All patients will go through the detox process. Through the use of prescription medications we help make this process relatively comfortable and easy. Patients will stop taking the opioid of abuse for a certain number of hours depending on each opioid. At the correct time, providers will start a medical treatment prescription customized to each patient's body. Our physicians and nurse practitioners will guide you through this process. Within 4-5 days, all withdrawal symptoms will be resolved and the dose tapering process will begin. Each patient's dose of medication will be slowly reduced over three weeks until a comfortable maintenance dose is reached.
Is Detox Safe?
Yes, withdrawing from opioids under medical supervision is safe, although, without medical treatment it can be very uncomfortable and even dangerous due to dehydration and electrolyte imbalances resulting in cardiac failure. The primary medication used to make withdrawal more comfortable is called buprenorphine. It is a safe and reliable way to treat withdrawal and long term addiction.
Who's a Good Candidate for Detox?
Unfortunately, not everyone suffering from alcohol addiction or drug addiction is a great candidate for detox, inasmuch as loved ones want them to be. So, who is a good candidate for addiction and substance abuse treatment?
Heavy drug or alcohol users are often good candidates for substance abuse treatment because detox is designed to help safely manage withdrawal symptoms when stopping the use of the substance. Candidates who are mentally and emotionally willing and motivated to change their lives often experience the most successful detox process.
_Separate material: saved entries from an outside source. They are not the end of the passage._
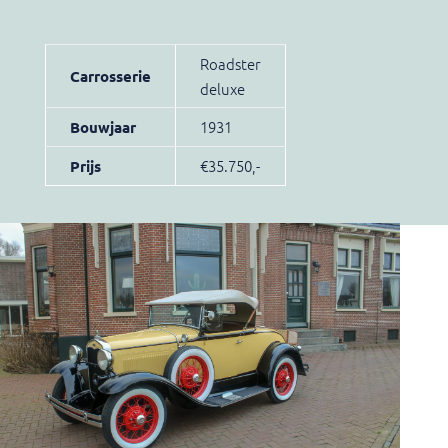
Roadster
Carrosserie
deluxe
1931
Bouwjaar
€35.750,-
Prijs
The best candidates are in good physical health, as some underlying health conditions can be worsened by detoxification. Those with a strong support system of family, friends, or professional network make the best candidates.
How to Prepare for Detox
Preparing to enter a detox treatment program means preparing for withdrawal symptoms by understanding upfront what you might experience and how it will be managed. Of course, you should also prepare by arranging for time off during both the detox and the initial stages of recovery, as the process can be physically and emotionally taxing.
Additionally, set up your support system by telling close family members and friends about your plan and creating a support plan together. Because detox can be mentally challenging, you must prepare for fluctuations in your mental health not to be caught off-guard. Of course, planning for aftercare is also critical, as detox is just the first step in the journey to recovery. Finally, pack necessary personal items to make you feel more at ease. Remember to make legal or professional arrangements, such as informing your workplace and arranging care for dependents.
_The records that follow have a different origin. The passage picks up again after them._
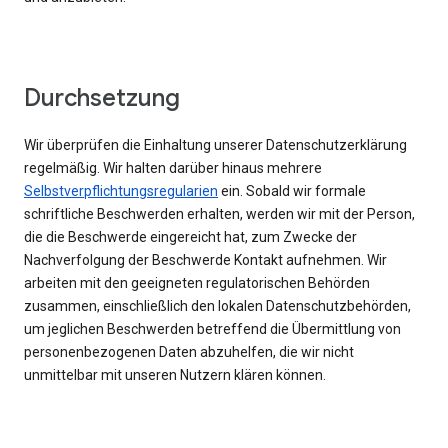
Durchsetzung
Wir überprüfen die Einhaltung unserer Datenschutzerklärung
regelmäßig. Wir halten darüber hinaus mehrere
Selbstverpflichtungsregularien
ein. Sobald wir formale
schriftliche Beschwerden erhalten, werden wir mit der Person,
die die Beschwerde eingereicht hat, zum Zwecke der
Nachverfolgung der Beschwerde Kontakt aufnehmen. Wir
arbeiten mit den geeigneten regulatorischen Behörden
zusammen, einschließlich den lokalen Datenschutzbehörden,
um jeglichen Beschwerden betreffend die Übermittlung von
personenbezogenen Daten abzuhelfen, die wir nicht
unmittelbar mit unseren Nutzern klären können.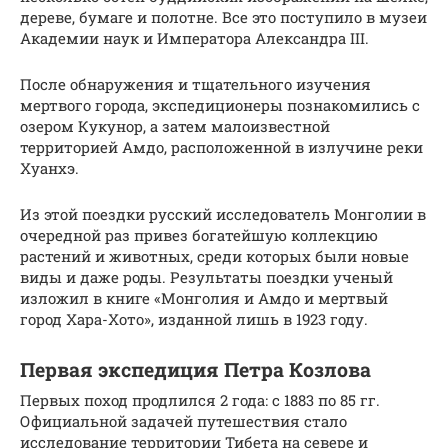
дереве, бумаге и полотне. Все это поступило в музеи
Академии наук и Императора Александра III.
После обнаружения и тщательного изучения
мертвого города, экспедиционеры познакомились с
озером Кукунор, а затем малоизвестной
территорией Амдо, расположенной в излучине реки
Хуанхэ.
Из этой поездки русский исследователь Монголии в
очередной раз привез богатейшую коллекцию
растений и животных, среди которых были новые
виды и даже роды. Результаты поездки ученый
изложил в книге «Монголия и Амдо и мертвый
город Хара-Хото», изданной лишь в 1923 году.
Первая экспедиция Петра Козлова
Первых поход продлился 2 года: с 1883 по 85 гг.
Официальной задачей путешествия стало
исследование территории Тибета на севере и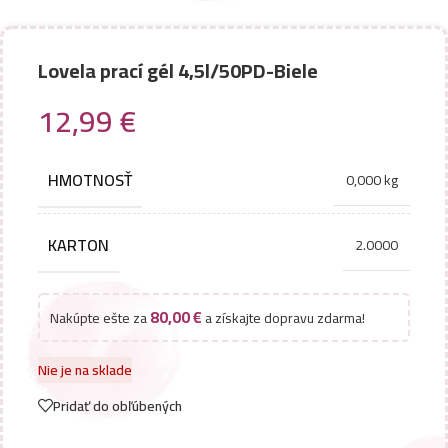
Lovela prací gél 4,5l/50PD-Biele
12,99
€
HMOTNOSŤ
0,000 kg
KARTON
2.0000
80,00
€
Nakúpte ešte za
a získajte dopravu zdarma!
Nie je na sklade
Pridať do obľúbených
3 Biggest Myths about Detox
Seemingly endless myths and misconceptions surround detoxification. Here are the 3 most important ones you need to know about detox:
1. Myth: Detox is a Quick Fix for Drug Addiction or Alcohol Addiction
Detox is only the first step in addiction treatment. It's a long-term process that requires ongoing therapy and lifestyle changes at a minimum for success.
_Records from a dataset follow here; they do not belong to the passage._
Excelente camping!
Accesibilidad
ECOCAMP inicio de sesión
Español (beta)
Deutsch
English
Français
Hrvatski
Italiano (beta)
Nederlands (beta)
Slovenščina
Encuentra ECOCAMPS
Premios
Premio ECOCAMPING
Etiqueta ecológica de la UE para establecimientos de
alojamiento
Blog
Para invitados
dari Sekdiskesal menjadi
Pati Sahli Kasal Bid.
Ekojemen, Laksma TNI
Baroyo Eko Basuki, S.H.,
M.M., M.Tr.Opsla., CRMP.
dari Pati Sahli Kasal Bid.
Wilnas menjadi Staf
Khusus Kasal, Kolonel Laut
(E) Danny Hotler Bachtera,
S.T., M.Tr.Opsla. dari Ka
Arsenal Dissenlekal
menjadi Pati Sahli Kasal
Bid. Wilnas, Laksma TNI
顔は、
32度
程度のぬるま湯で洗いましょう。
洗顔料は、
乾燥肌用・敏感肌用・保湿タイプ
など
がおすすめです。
2. Myth: Detox is Safe to Do at Home
Depending on the substance and level of dependency, detox can be dangerous at home without medical supervision due to the severity of withdrawal symptoms. It is best always to seek out medical help when it comes to detoxing. Quitting cold turkey is rare and is oftentimes incredibly difficult to accomplish.
3. Myth: Detox Must Involve Complete Abstinence
In some cases, graduation reduction or medically assisted detox is safer and more effective.
How Do You Know It's Time to Detox?
How can you recognize that it's time for you or a loved one to detox? Start by considering how you stack up to this list of indicators:
- Physical dependence: Experiencing withdrawal symptoms such as shaking, sweating, or headaches when not using the substance are signs that it is time to detox.
- Increased tolerance: Having an increased tolerance means needing more of the substance to achieve the same effect.
- Loss of usage control: When it's challenging to control when, how much, or how often you use the substance.
- Continued use despite negative consequences: When usage continues, even after adverse health, social, legal, or financial consequences result.
- Withdrawal from social activities: When substance usage results in social and relationship problems, including withdrawal from hobbies and favorite activities or engagement in risk behaviors, it's time to consider detox.